Metadata-Version: 2.1
Name: pythontrie
Version: 0.2
Summary: General Purpose Trie Data Structure in Python
Home-page: https://github.com/pranavgupta1234/pythontrie
Author: Pranav Gupta
Author-email: pranavgupta4321@gmail.com
License: Apache Software License
Platform: UNKNOWN
Classifier: Intended Audience :: Developers
Classifier: Topic :: Software Development :: Build Tools
Classifier: License :: OSI Approved :: Apache Software License
Classifier: Programming Language :: Python :: 3.6
Classifier: Programming Language :: Python :: 3.7
Description-Content-Type: text/markdown

pythontrie : Python Implementation of Trie Data Structure
==========================

[![image](https://travis-ci.org/pranavgupta1234/pythontrie.svg?branch=master)](https://github.com/pranavgupta1234/ptrie/issues)
[![License](https://img.shields.io/badge/License-Apache%202.0-blue.svg)](https://opensource.org/licenses/Apache-2.0)

![image](https://github.com/pranavgupta1234/ptrie/blob/master/img/trie.jpg)

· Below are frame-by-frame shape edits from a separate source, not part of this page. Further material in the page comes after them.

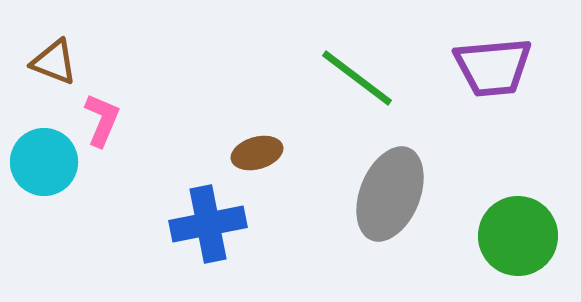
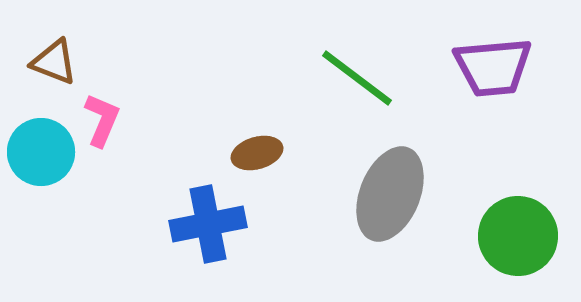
cyan circle: moved 3 px left, 10 px up
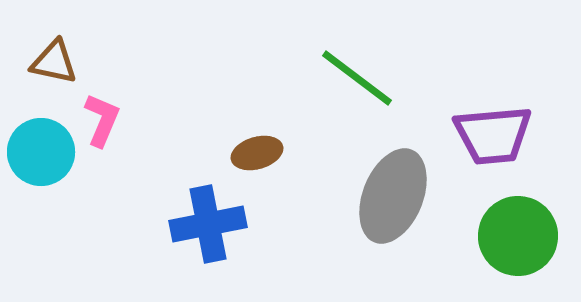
brown triangle: rotated 9 degrees counterclockwise
purple trapezoid: moved 68 px down
gray ellipse: moved 3 px right, 2 px down
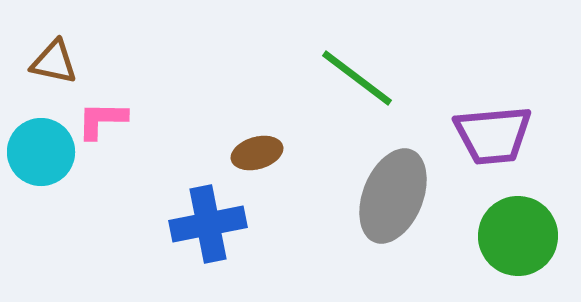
pink L-shape: rotated 112 degrees counterclockwise
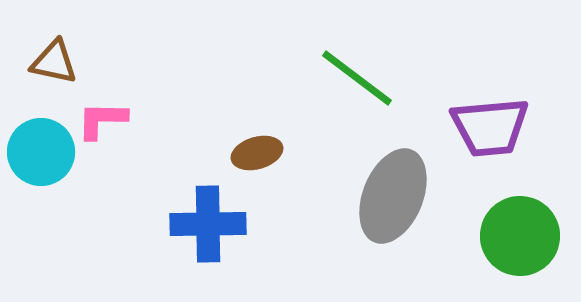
purple trapezoid: moved 3 px left, 8 px up
blue cross: rotated 10 degrees clockwise
green circle: moved 2 px right
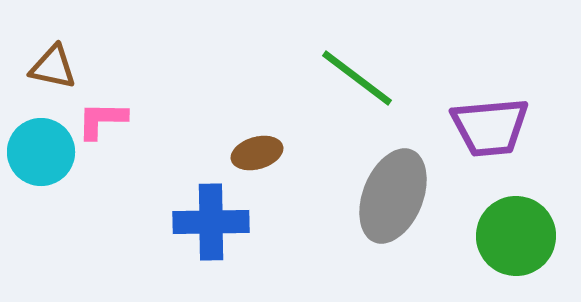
brown triangle: moved 1 px left, 5 px down
blue cross: moved 3 px right, 2 px up
green circle: moved 4 px left
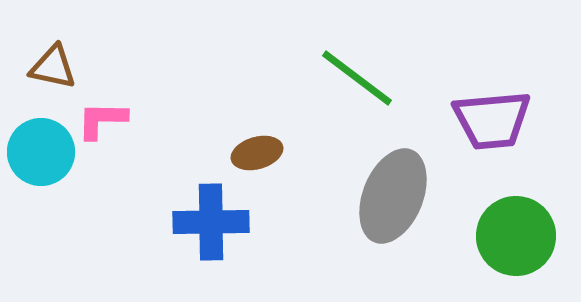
purple trapezoid: moved 2 px right, 7 px up
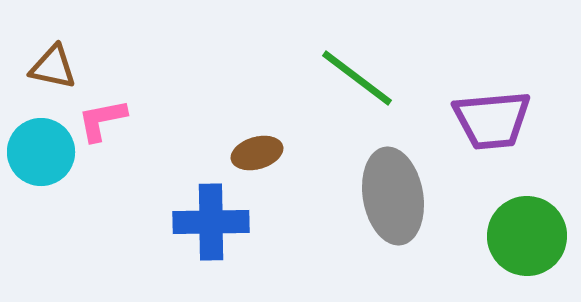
pink L-shape: rotated 12 degrees counterclockwise
gray ellipse: rotated 32 degrees counterclockwise
green circle: moved 11 px right
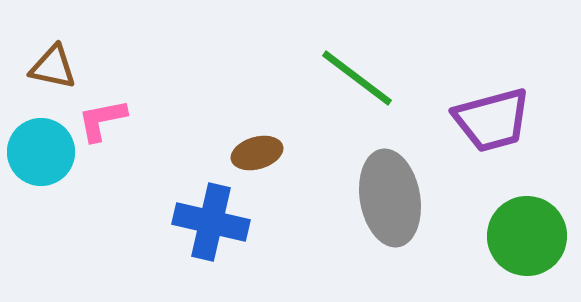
purple trapezoid: rotated 10 degrees counterclockwise
gray ellipse: moved 3 px left, 2 px down
blue cross: rotated 14 degrees clockwise
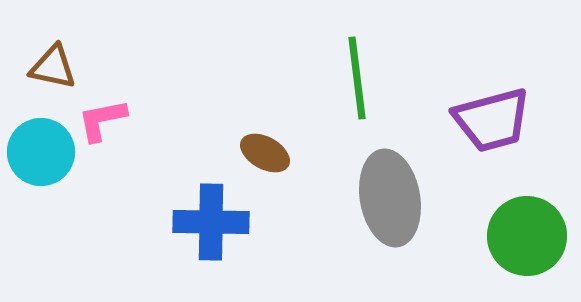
green line: rotated 46 degrees clockwise
brown ellipse: moved 8 px right; rotated 45 degrees clockwise
blue cross: rotated 12 degrees counterclockwise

pythontrie includes sweet implementation of our favourite data structure trie in python.

Usage:
------

``` {.sourceCode .python}
>>> from pythontrie import trie
>>> sample_trie = trie()
>>> sample_strings = ['heyy', 'heyay', 'heyey', 'hyyy', 'yoyo', 'heeyy', 'hoeyy']
>>> for sample_string in sample_strings:
>>>     sample_trie.insert(sample_string)
```

Then printing suggestions is as simple as:

```
>>> print(sample_trie.suggestions(prefix='he')
['heyy', heyay', heyey', 'heeyy']

```


Current Features
---------------

- Adding arbitrary strings into trie
- Searching for suggestion using prefix
- Search whether any string is present in trie or not

pythontrie right now supports all python versions

Installation
------------

To install pythontrie, simply use all time favorite pip and type :

``` {.sourceCode .bash}
$ pip install pythontrie
✨🍰✨
```

Documentation
-------------
Coming Soon.


How to Contribute
-----------------

1.  Initial plan is to integrate all necessary functionality that trie can offer into this library so that it can act as 
    one place shot for everyone who is playing with trie.
2.  Please propose and feel free to raise an issue and submit a PR for some sensible feature. Try to elaborate the
    the area where this feature would be applicable so that all of us can be enlightened :).
3.  I am planning to integrate research work done on tries into this library as well so that it can provide advanced functionalities
    with tight algorithmic complexity bounds. Please feel free to share any paper.